Work instruction
Verbatim copy, images excluded: write out each record shown below.
Material supplied below:
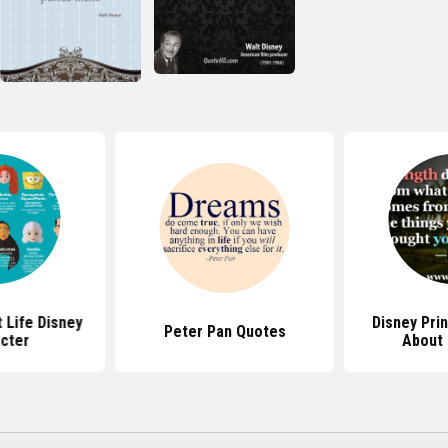
 Life Disney
Disney Pri
Peter Pan Quotes
cter
About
End of Material supplied.
Reply to the exercise
 Life Disney
Disney Pri
Peter Pan Quotes
cter
About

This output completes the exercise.